Wis. sheriff violated establishment clause, 7th Circuit rules

Thursday, December 10, 2009

By repeatedly inviting a religious group to speak at mandatory police meetings, the Milwaukee County Sheriff’s Department violated the part of the First Amendment that ensures some separation between church and state, a federal appeals court has ruled.

In April 2006, the Fellowship of the Christian Centurions sent out fliers about its group, which is a peer-support organizations for officers. Sheriff David Clarke Jr. then invited Centurion leaders to speak at the department’s leadership conference, a mandatory meeting for all deputies with the rank of sergeant or above.

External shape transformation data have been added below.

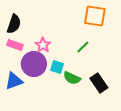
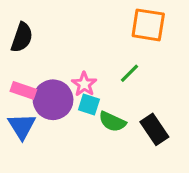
pink rectangle: (15, 45) -> (23, 90), moved
pink star: (43, 45) -> (84, 84), moved
blue triangle: (14, 81) -> (22, 126), turned -42

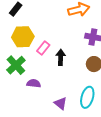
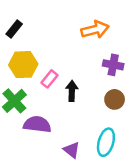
purple semicircle: (34, 83) -> (37, 124), size x1.5

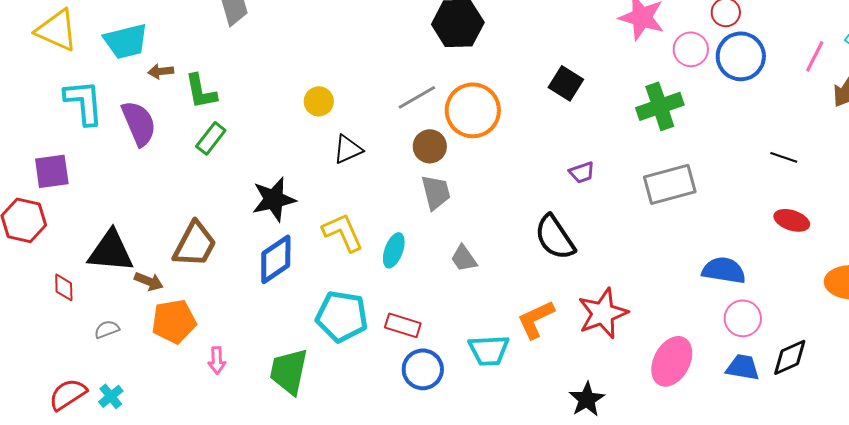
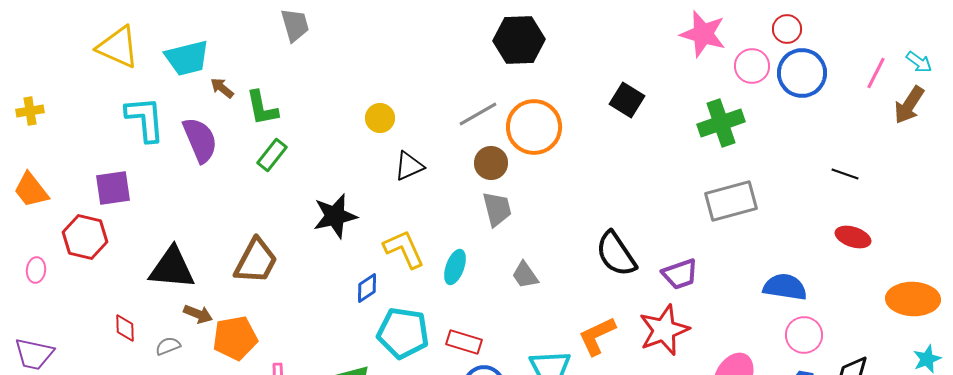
brown arrow: (161, 71) -> (222, 88), turned 45
purple trapezoid: (582, 172) -> (680, 274), moved, size x1.4
blue diamond: (276, 259) -> (367, 288), moved, size x0.6
brown arrow: (149, 281) -> (198, 314), moved
red diamond: (64, 287) -> (125, 328), moved

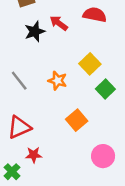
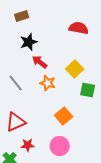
red arrow: (59, 23) -> (40, 62), moved
green square: (105, 89) -> (88, 90), turned -35
pink circle: (103, 156) -> (60, 146), moved

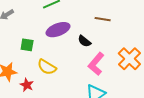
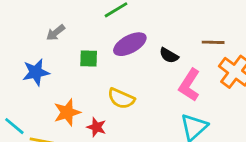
brown line: (103, 19) -> (213, 42), moved
green square: (27, 45) -> (89, 58), moved

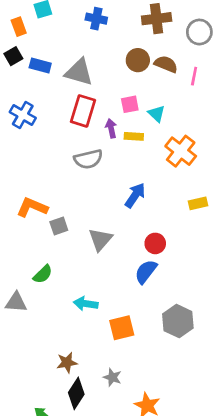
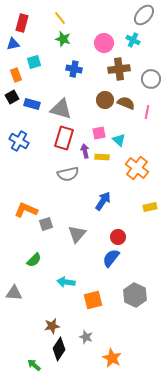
gray triangle: (16, 302) -> (14, 293), moved

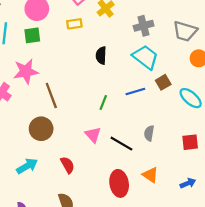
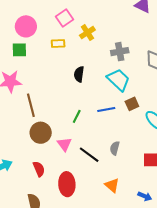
brown circle: (41, 129) -> (41, 133), moved
red ellipse: (119, 183) -> (67, 184), moved
blue arrow: (188, 183) -> (145, 196), turned 40

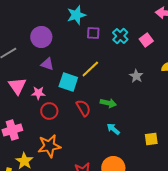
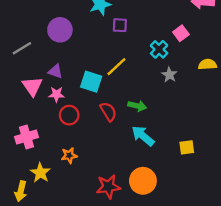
cyan cross: (120, 36) -> (159, 49), moved
purple triangle: (47, 64) -> (55, 71), moved
cyan arrow: (113, 129) -> (143, 136), size x1.5
orange star: (49, 146) -> (69, 155), size x0.6

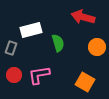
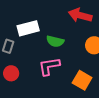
green semicircle: (58, 43) -> (55, 41), turned 120
pink L-shape: (39, 75) -> (49, 66), moved

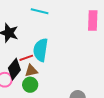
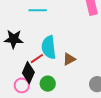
brown triangle: (31, 71) -> (69, 59), moved

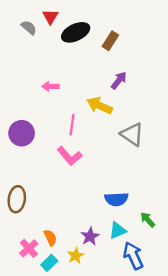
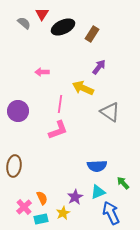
pink L-shape: (70, 156) -> (58, 130), turned -70
cyan rectangle: (49, 263) -> (41, 219), turned 32

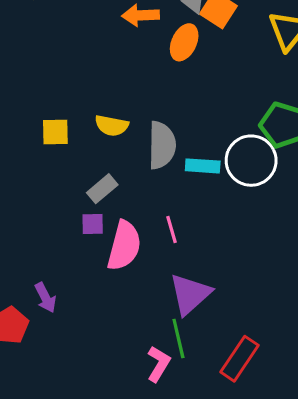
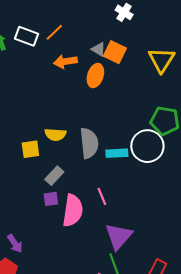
yellow square: (55, 132) -> (30, 149), moved
purple arrow: (45, 298) -> (15, 244), moved

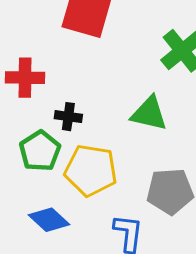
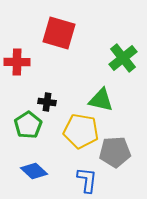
red cross: (25, 78) -> (17, 62), moved
yellow pentagon: (91, 170) -> (81, 131), moved

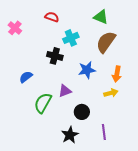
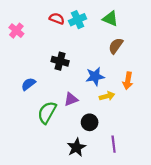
cyan cross: (71, 38) -> (78, 20), moved
brown semicircle: (106, 42) -> (116, 46), size x0.7
yellow arrow: (111, 93) -> (107, 96), moved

At the conference, Centurions made remarks filled with religious references and messages. A Centurion founder, George Papachristou, said: “Civil government was God’s idea. The first several verses of Romans 13 tell us He established government and that people in authority are ministers of God assigned to promote good and punish evil.”

Clarke then invited the Centurions to 16 department roll calls, during which they made various presentations and distributed fliers and books. Two officers, Ilir Sino, a Muslim, and Mark Zidek, a Catholic, objected to the religious content of the mandatory meetings. They and their union, the Milwaukee Deputy Sheriffs’ Association, sued in federal court, seeking a court order to prevent future such presentations at department meetings. The plaintiffs alleged that the department and Clarke violated the establishment and free-exercise clauses of the First Amendment.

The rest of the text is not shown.